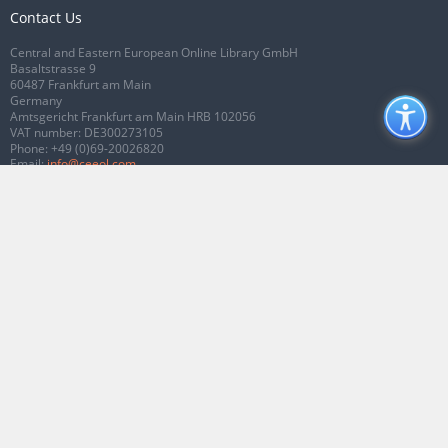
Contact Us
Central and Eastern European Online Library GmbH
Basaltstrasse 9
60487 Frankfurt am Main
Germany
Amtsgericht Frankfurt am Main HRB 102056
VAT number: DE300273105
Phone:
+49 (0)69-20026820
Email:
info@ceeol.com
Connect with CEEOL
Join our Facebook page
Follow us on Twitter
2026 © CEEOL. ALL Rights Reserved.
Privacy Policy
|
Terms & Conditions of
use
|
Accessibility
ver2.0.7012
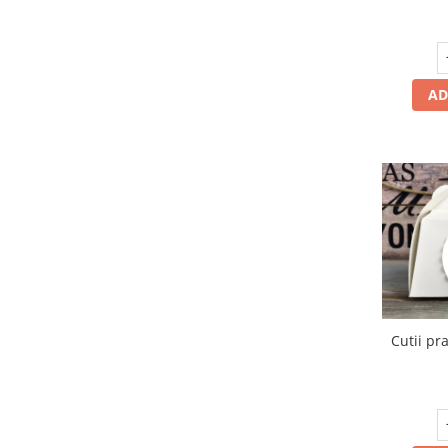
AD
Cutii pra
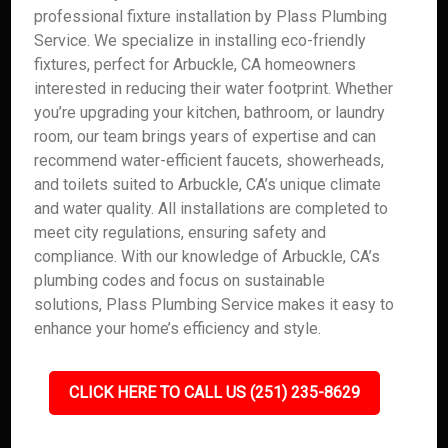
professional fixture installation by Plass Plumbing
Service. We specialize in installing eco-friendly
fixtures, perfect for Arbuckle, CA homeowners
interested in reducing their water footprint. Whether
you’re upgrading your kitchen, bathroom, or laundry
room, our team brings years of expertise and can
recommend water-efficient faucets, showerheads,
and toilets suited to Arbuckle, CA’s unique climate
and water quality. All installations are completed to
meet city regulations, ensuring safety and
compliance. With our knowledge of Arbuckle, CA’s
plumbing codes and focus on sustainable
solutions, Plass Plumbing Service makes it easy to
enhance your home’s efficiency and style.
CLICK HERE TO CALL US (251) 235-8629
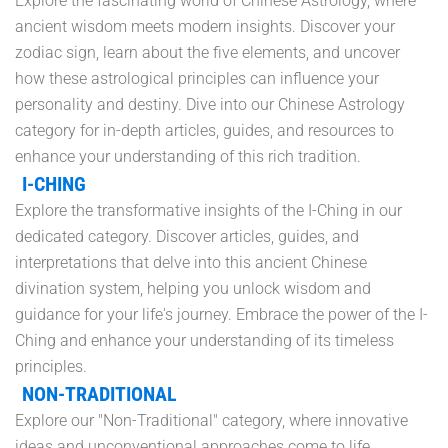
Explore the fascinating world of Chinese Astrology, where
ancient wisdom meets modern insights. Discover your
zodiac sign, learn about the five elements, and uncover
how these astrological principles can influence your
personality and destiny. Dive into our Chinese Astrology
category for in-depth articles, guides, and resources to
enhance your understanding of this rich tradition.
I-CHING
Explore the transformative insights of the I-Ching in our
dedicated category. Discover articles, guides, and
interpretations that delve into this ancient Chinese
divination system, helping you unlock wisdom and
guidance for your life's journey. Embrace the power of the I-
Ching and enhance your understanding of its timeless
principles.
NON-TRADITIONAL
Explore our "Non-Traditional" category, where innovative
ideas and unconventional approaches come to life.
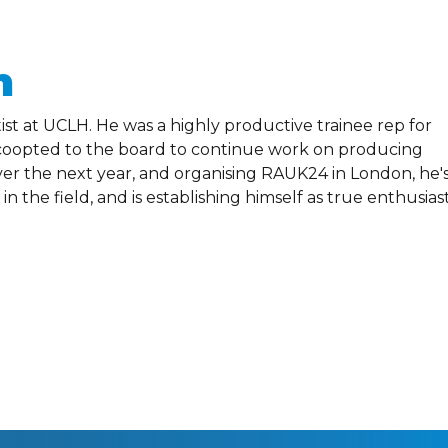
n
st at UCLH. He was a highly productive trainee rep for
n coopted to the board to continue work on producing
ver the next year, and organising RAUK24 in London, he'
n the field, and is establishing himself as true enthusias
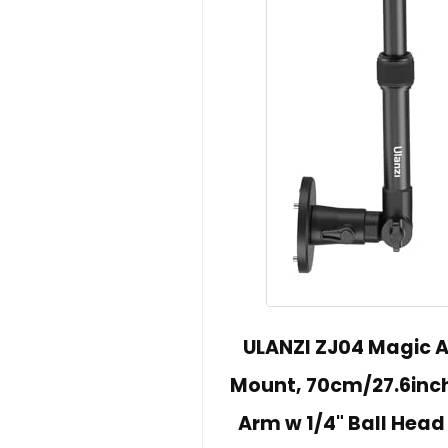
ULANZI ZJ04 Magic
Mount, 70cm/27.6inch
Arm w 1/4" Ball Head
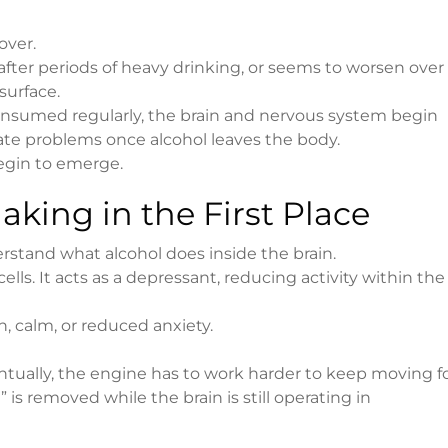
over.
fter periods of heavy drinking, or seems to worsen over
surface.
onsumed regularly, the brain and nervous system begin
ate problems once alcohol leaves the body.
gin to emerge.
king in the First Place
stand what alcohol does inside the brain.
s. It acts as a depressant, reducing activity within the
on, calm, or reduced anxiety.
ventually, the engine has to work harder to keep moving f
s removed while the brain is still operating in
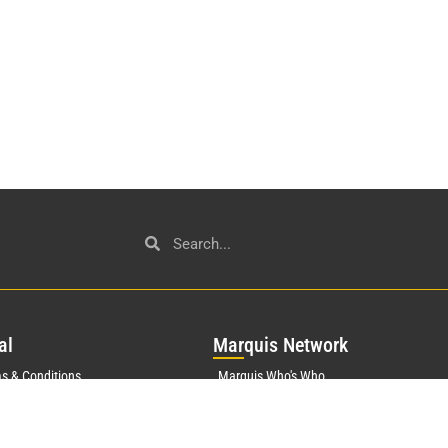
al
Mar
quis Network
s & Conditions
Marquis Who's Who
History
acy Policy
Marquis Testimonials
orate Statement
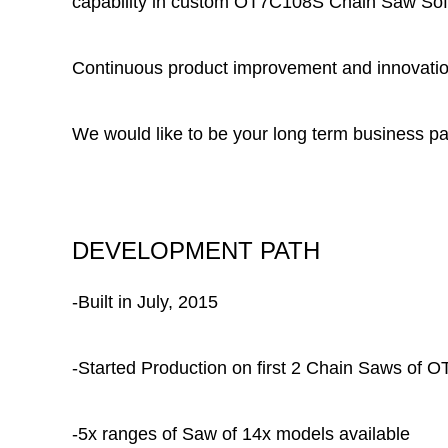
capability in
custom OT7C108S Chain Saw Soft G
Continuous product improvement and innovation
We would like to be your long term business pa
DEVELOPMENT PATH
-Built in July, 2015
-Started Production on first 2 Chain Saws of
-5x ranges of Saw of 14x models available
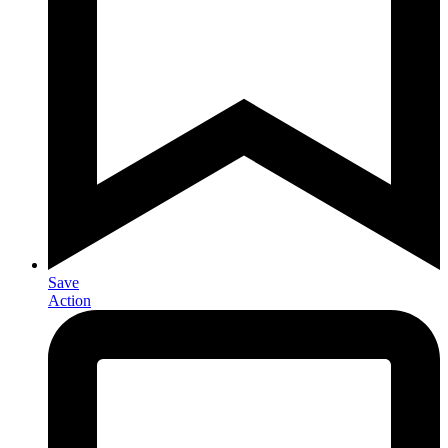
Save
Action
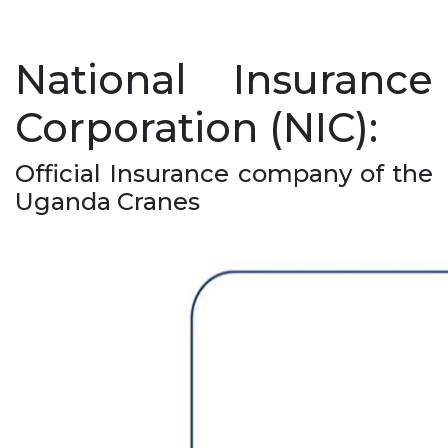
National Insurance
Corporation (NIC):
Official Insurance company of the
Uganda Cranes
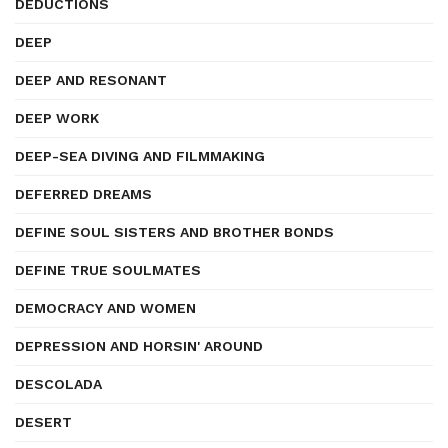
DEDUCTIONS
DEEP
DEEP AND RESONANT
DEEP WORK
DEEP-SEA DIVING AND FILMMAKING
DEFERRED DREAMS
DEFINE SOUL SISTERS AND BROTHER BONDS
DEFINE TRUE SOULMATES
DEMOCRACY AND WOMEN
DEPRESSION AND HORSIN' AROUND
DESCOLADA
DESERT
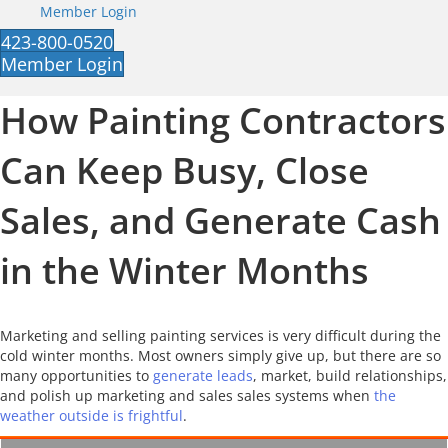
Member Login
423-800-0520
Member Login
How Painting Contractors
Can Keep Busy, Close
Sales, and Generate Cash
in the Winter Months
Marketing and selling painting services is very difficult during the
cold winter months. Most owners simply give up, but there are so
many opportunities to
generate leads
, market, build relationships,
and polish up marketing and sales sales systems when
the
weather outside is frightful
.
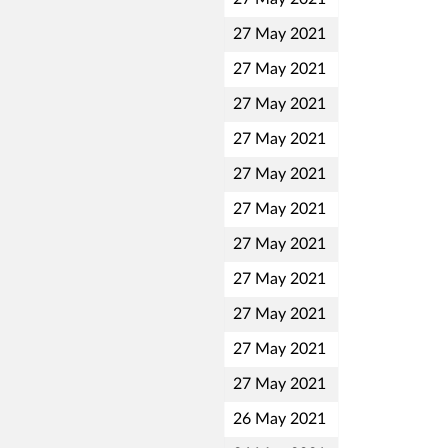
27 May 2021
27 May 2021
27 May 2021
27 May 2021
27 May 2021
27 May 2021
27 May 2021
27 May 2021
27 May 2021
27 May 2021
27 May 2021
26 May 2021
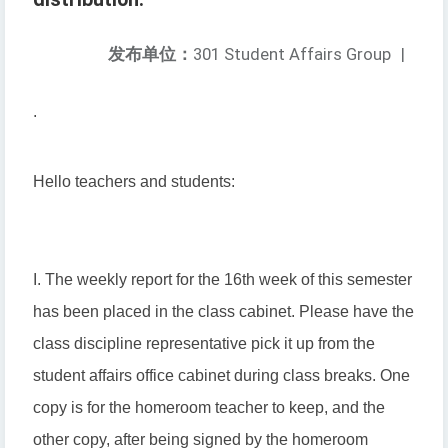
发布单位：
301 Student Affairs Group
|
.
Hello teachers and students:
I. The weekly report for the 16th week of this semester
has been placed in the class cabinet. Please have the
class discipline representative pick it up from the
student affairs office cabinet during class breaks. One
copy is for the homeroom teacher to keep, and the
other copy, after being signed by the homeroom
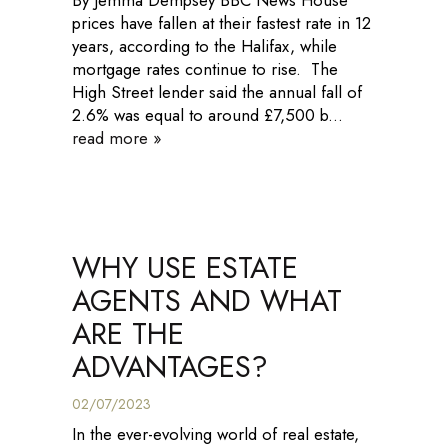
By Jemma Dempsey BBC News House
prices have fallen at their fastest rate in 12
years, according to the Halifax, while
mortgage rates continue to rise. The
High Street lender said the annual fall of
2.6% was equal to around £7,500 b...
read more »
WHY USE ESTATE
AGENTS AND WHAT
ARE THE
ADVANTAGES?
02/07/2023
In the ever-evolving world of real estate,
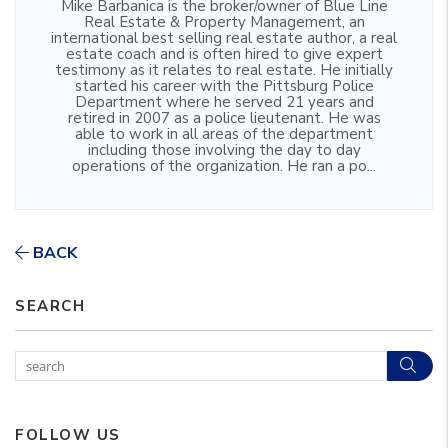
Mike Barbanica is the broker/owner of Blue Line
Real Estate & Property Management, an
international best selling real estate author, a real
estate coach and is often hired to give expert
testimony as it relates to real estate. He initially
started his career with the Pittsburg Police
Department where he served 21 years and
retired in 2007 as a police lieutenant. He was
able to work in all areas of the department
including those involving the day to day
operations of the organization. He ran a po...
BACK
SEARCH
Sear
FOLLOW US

▬▬▬

[The problem]: Skipping the pictures, output the entries exactly as they appear above.

[Your solution]:
Contact Us
Central and Eastern European Online Library GmbH
Basaltstrasse 9
60487 Frankfurt am Main
Germany
Amtsgericht Frankfurt am Main HRB 102056
VAT number: DE300273105
Phone:
+49 (0)69-20026820
Email:
info@ceeol.com
Connect with CEEOL
Join our Facebook page
Follow us on Twitter
2026 © CEEOL. ALL Rights Reserved.
Privacy Policy
|
Terms & Conditions of
use
|
Accessibility
ver2.0.7012
AD
Cutii pra
professional fixture installation by Plass Plumbing
Service. We specialize in installing eco-friendly
fixtures, perfect for Arbuckle, CA homeowners
interested in reducing their water footprint. Whether
you’re upgrading your kitchen, bathroom, or laundry
room, our team brings years of expertise and can
recommend water-efficient faucets, showerheads,
and toilets suited to Arbuckle, CA’s unique climate
and water quality. All installations are completed to
meet city regulations, ensuring safety and
compliance. With our knowledge of Arbuckle, CA’s
plumbing codes and focus on sustainable
solutions, Plass Plumbing Service makes it easy to
enhance your home’s efficiency and style.
CLICK HERE TO CALL US (251) 235-8629
Explore the fascinating world of Chinese Astrology, where
ancient wisdom meets modern insights. Discover your
zodiac sign, learn about the five elements, and uncover
how these astrological principles can influence your
personality and destiny. Dive into our Chinese Astrology
category for in-depth articles, guides, and resources to
enhance your understanding of this rich tradition.
I-CHING
Explore the transformative insights of the I-Ching in our
dedicated category. Discover articles, guides, and
interpretations that delve into this ancient Chinese
divination system, helping you unlock wisdom and
guidance for your life's journey. Embrace the power of the I-
Ching and enhance your understanding of its timeless
principles.
NON-TRADITIONAL
Explore our "Non-Traditional" category, where innovative
ideas and unconventional approaches come to life.
n
st at UCLH. He was a highly productive trainee rep for
n coopted to the board to continue work on producing
ver the next year, and organising RAUK24 in London, he'
n the field, and is establishing himself as true enthusias
ULANZI ZJ04 Magic
Mount, 70cm/27.6inch
Arm w 1/4" Ball Head
over.
fter periods of heavy drinking, or seems to worsen over
surface.
onsumed regularly, the brain and nervous system begin
ate problems once alcohol leaves the body.
gin to emerge.
king in the First Place
stand what alcohol does inside the brain.
s. It acts as a depressant, reducing activity within the
on, calm, or reduced anxiety.
ventually, the engine has to work harder to keep moving f
s removed while the brain is still operating in
al
Mar
quis Network
s & Conditions
Marquis Who's Who
History
acy Policy
Marquis Testimonials
orate Statement
capability in
custom OT7C108S Chain Saw Soft G
Continuous product improvement and innovation
We would like to be your long term business pa
DEVELOPMENT PATH
-Built in July, 2015
-Started Production on first 2 Chain Saws of
-5x ranges of Saw of 14x models available
Save
Action
National Insurance
Corporation (NIC):
Official Insurance company of the
Uganda Cranes
DEDUCTIONS
DEEP
DEEP AND RESONANT
DEEP WORK
DEEP-SEA DIVING AND FILMMAKING
DEFERRED DREAMS
DEFINE SOUL SISTERS AND BROTHER BONDS
DEFINE TRUE SOULMATES
DEMOCRACY AND WOMEN
DEPRESSION AND HORSIN' AROUND
DESCOLADA
DESERT
Member Login
423-800-0520
Member Login
How Painting Contractors
Can Keep Busy, Close
Sales, and Generate Cash
in the Winter Months
Marketing and selling painting services is very difficult during the
cold winter months. Most owners simply give up, but there are so
many opportunities to
generate leads
, market, build relationships,
and polish up marketing and sales sales systems when
the
weather outside is frightful
.
27 May 2021
27 May 2021
27 May 2021
27 May 2021
27 May 2021
27 May 2021
27 May 2021
27 May 2021
27 May 2021
27 May 2021
27 May 2021
26 May 2021
发布单位：
301 Student Affairs Group
|
.
Hello teachers and students:
I. The weekly report for the 16th week of this semester
has been placed in the class cabinet. Please have the
class discipline representative pick it up from the
student affairs office cabinet during class breaks. One
copy is for the homeroom teacher to keep, and the
other copy, after being signed by the homeroom
By Jemma Dempsey BBC News House
prices have fallen at their fastest rate in 12
years, according to the Halifax, while
mortgage rates continue to rise. The
High Street lender said the annual fall of
2.6% was equal to around £7,500 b...
read more »
WHY USE ESTATE
AGENTS AND WHAT
ARE THE
ADVANTAGES?
02/07/2023
In the ever-evolving world of real estate,
Mike Barbanica is the broker/owner of Blue Line
Real Estate & Property Management, an
international best selling real estate author, a real
estate coach and is often hired to give expert
testimony as it relates to real estate. He initially
started his career with the Pittsburg Police
Department where he served 21 years and
retired in 2007 as a police lieutenant. He was
able to work in all areas of the department
including those involving the day to day
operations of the organization. He ran a po...
BACK
SEARCH
Sear
FOLLOW US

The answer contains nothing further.